### WHAT THE EXERCISE ASKS
The full set of entries below should be transcribed exactly.

____ DATA PROVIDED

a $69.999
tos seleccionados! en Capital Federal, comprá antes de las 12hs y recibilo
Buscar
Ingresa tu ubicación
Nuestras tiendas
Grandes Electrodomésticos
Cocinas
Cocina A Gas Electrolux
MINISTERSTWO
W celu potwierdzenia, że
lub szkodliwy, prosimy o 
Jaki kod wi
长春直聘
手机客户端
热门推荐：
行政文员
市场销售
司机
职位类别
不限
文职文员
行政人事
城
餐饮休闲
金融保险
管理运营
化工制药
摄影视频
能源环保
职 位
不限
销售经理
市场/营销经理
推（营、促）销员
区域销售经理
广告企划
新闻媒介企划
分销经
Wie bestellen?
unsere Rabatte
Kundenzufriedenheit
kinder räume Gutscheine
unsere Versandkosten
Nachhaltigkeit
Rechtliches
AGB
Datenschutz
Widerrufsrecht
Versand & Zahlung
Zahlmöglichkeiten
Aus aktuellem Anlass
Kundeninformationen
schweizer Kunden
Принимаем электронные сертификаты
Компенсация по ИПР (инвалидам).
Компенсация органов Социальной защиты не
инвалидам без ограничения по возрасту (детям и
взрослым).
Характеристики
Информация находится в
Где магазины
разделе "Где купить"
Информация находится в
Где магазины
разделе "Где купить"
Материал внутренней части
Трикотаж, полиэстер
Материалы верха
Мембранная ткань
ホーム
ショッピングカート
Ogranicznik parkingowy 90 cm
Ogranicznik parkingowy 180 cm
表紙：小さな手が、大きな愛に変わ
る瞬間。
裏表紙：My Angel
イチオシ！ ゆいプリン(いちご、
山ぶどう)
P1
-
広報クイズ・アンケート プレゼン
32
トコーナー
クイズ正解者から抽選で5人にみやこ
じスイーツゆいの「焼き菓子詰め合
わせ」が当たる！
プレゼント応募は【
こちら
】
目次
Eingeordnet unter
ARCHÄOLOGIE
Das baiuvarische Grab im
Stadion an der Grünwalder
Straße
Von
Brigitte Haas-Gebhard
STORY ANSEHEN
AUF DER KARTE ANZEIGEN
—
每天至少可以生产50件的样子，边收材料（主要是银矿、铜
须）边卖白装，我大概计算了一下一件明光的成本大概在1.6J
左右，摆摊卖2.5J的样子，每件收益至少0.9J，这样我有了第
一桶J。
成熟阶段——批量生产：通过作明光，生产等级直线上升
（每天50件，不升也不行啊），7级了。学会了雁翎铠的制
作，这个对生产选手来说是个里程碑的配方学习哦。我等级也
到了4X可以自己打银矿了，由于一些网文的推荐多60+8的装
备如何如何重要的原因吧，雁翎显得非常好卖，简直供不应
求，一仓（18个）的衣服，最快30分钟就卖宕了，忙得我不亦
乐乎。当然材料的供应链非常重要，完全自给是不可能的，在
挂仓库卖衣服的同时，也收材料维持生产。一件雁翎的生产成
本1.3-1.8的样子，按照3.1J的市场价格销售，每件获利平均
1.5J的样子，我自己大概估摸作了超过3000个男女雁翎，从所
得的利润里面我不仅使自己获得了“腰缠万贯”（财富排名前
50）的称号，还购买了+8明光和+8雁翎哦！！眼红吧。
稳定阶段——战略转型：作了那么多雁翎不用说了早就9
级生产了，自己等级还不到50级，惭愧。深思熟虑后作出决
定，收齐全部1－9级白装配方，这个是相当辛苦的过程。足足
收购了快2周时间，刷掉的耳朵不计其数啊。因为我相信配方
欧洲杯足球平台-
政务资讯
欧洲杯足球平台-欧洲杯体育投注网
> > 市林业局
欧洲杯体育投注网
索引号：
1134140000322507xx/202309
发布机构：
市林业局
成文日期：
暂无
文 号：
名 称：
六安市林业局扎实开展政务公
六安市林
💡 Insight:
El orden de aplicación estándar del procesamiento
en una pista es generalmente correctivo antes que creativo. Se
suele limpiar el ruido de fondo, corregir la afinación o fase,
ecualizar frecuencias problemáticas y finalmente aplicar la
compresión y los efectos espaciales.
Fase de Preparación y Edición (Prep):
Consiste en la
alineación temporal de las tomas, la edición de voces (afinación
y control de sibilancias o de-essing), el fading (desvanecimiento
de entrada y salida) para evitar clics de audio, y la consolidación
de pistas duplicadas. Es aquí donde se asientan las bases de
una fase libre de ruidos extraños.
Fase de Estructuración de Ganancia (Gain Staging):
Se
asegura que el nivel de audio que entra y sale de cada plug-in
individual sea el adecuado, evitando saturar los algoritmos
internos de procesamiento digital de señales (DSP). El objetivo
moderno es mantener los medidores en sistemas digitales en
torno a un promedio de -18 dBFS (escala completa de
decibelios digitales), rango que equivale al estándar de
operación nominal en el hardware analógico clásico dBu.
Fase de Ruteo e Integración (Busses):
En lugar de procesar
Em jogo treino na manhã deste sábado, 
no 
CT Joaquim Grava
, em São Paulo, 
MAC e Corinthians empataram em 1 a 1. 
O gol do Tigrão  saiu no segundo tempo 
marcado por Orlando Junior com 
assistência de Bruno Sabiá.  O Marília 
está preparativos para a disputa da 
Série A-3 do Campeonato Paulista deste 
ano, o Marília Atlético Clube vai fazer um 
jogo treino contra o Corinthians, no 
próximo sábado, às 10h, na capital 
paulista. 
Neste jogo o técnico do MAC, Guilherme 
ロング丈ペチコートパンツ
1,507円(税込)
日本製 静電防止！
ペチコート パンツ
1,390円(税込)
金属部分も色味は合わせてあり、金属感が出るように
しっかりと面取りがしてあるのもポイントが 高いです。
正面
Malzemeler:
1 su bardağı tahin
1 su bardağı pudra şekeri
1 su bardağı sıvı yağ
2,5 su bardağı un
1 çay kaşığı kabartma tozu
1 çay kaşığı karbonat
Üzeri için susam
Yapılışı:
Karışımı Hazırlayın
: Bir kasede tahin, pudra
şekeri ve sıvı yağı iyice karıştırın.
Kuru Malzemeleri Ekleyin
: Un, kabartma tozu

________

### WRITTEN ANSWER
a $69.999
tos seleccionados! en Capital Federal, comprá antes de las 12hs y recibilo
Buscar
Ingresa tu ubicación
Nuestras tiendas
Grandes Electrodomésticos
Cocinas
Cocina A Gas Electrolux
MINISTERSTWO
W celu potwierdzenia, że
lub szkodliwy, prosimy o 
Jaki kod wi
长春直聘
手机客户端
热门推荐：
行政文员
市场销售
司机
职位类别
不限
文职文员
行政人事
城
餐饮休闲
金融保险
管理运营
化工制药
摄影视频
能源环保
职 位
不限
销售经理
市场/营销经理
推（营、促）销员
区域销售经理
广告企划
新闻媒介企划
分销经
Wie bestellen?
unsere Rabatte
Kundenzufriedenheit
kinder räume Gutscheine
unsere Versandkosten
Nachhaltigkeit
Rechtliches
AGB
Datenschutz
Widerrufsrecht
Versand & Zahlung
Zahlmöglichkeiten
Aus aktuellem Anlass
Kundeninformationen
schweizer Kunden
Принимаем электронные сертификаты
Компенсация по ИПР (инвалидам).
Компенсация органов Социальной защиты не
инвалидам без ограничения по возрасту (детям и
взрослым).
Характеристики
Информация находится в
Где магазины
разделе "Где купить"
Информация находится в
Где магазины
разделе "Где купить"
Материал внутренней части
Трикотаж, полиэстер
Материалы верха
Мембранная ткань
ホーム
ショッピングカート
Ogranicznik parkingowy 90 cm
Ogranicznik parkingowy 180 cm
表紙：小さな手が、大きな愛に変わ
る瞬間。
裏表紙：My Angel
イチオシ！ ゆいプリン(いちご、
山ぶどう)
P1
-
広報クイズ・アンケート プレゼン
32
トコーナー
クイズ正解者から抽選で5人にみやこ
じスイーツゆいの「焼き菓子詰め合
わせ」が当たる！
プレゼント応募は【
こちら
】
目次
Eingeordnet unter
ARCHÄOLOGIE
Das baiuvarische Grab im
Stadion an der Grünwalder
Straße
Von
Brigitte Haas-Gebhard
STORY ANSEHEN
AUF DER KARTE ANZEIGEN
—
每天至少可以生产50件的样子，边收材料（主要是银矿、铜
须）边卖白装，我大概计算了一下一件明光的成本大概在1.6J
左右，摆摊卖2.5J的样子，每件收益至少0.9J，这样我有了第
一桶J。
成熟阶段——批量生产：通过作明光，生产等级直线上升
（每天50件，不升也不行啊），7级了。学会了雁翎铠的制
作，这个对生产选手来说是个里程碑的配方学习哦。我等级也
到了4X可以自己打银矿了，由于一些网文的推荐多60+8的装
备如何如何重要的原因吧，雁翎显得非常好卖，简直供不应
求，一仓（18个）的衣服，最快30分钟就卖宕了，忙得我不亦
乐乎。当然材料的供应链非常重要，完全自给是不可能的，在
挂仓库卖衣服的同时，也收材料维持生产。一件雁翎的生产成
本1.3-1.8的样子，按照3.1J的市场价格销售，每件获利平均
1.5J的样子，我自己大概估摸作了超过3000个男女雁翎，从所
得的利润里面我不仅使自己获得了“腰缠万贯”（财富排名前
50）的称号，还购买了+8明光和+8雁翎哦！！眼红吧。
稳定阶段——战略转型：作了那么多雁翎不用说了早就9
级生产了，自己等级还不到50级，惭愧。深思熟虑后作出决
定，收齐全部1－9级白装配方，这个是相当辛苦的过程。足足
收购了快2周时间，刷掉的耳朵不计其数啊。因为我相信配方
欧洲杯足球平台-
政务资讯
欧洲杯足球平台-欧洲杯体育投注网
> > 市林业局
欧洲杯体育投注网
索引号：
1134140000322507xx/202309
发布机构：
市林业局
成文日期：
暂无
文 号：
名 称：
六安市林业局扎实开展政务公
六安市林
💡 Insight:
El orden de aplicación estándar del procesamiento
en una pista es generalmente correctivo antes que creativo. Se
suele limpiar el ruido de fondo, corregir la afinación o fase,
ecualizar frecuencias problemáticas y finalmente aplicar la
compresión y los efectos espaciales.
Fase de Preparación y Edición (Prep):
Consiste en la
alineación temporal de las tomas, la edición de voces (afinación
y control de sibilancias o de-essing), el fading (desvanecimiento
de entrada y salida) para evitar clics de audio, y la consolidación
de pistas duplicadas. Es aquí donde se asientan las bases de
una fase libre de ruidos extraños.
Fase de Estructuración de Ganancia (Gain Staging):
Se
asegura que el nivel de audio que entra y sale de cada plug-in
individual sea el adecuado, evitando saturar los algoritmos
internos de procesamiento digital de señales (DSP). El objetivo
moderno es mantener los medidores en sistemas digitales en
torno a un promedio de -18 dBFS (escala completa de
decibelios digitales), rango que equivale al estándar de
operación nominal en el hardware analógico clásico dBu.
Fase de Ruteo e Integración (Busses):
En lugar de procesar
Em jogo treino na manhã deste sábado, 
no 
CT Joaquim Grava
, em São Paulo, 
MAC e Corinthians empataram em 1 a 1. 
O gol do Tigrão  saiu no segundo tempo 
marcado por Orlando Junior com 
assistência de Bruno Sabiá.  O Marília 
está preparativos para a disputa da 
Série A-3 do Campeonato Paulista deste 
ano, o Marília Atlético Clube vai fazer um 
jogo treino contra o Corinthians, no 
próximo sábado, às 10h, na capital 
paulista. 
Neste jogo o técnico do MAC, Guilherme 
ロング丈ペチコートパンツ
1,507円(税込)
日本製 静電防止！
ペチコート パンツ
1,390円(税込)
金属部分も色味は合わせてあり、金属感が出るように
しっかりと面取りがしてあるのもポイントが 高いです。
正面
Malzemeler:
1 su bardağı tahin
1 su bardağı pudra şekeri
1 su bardağı sıvı yağ
2,5 su bardağı un
1 çay kaşığı kabartma tozu
1 çay kaşığı karbonat
Üzeri için susam
Yapılışı:
Karışımı Hazırlayın
: Bir kasede tahin, pudra
şekeri ve sıvı yağı iyice karıştırın.
Kuru Malzemeleri Ekleyin
: Un, kabartma tozu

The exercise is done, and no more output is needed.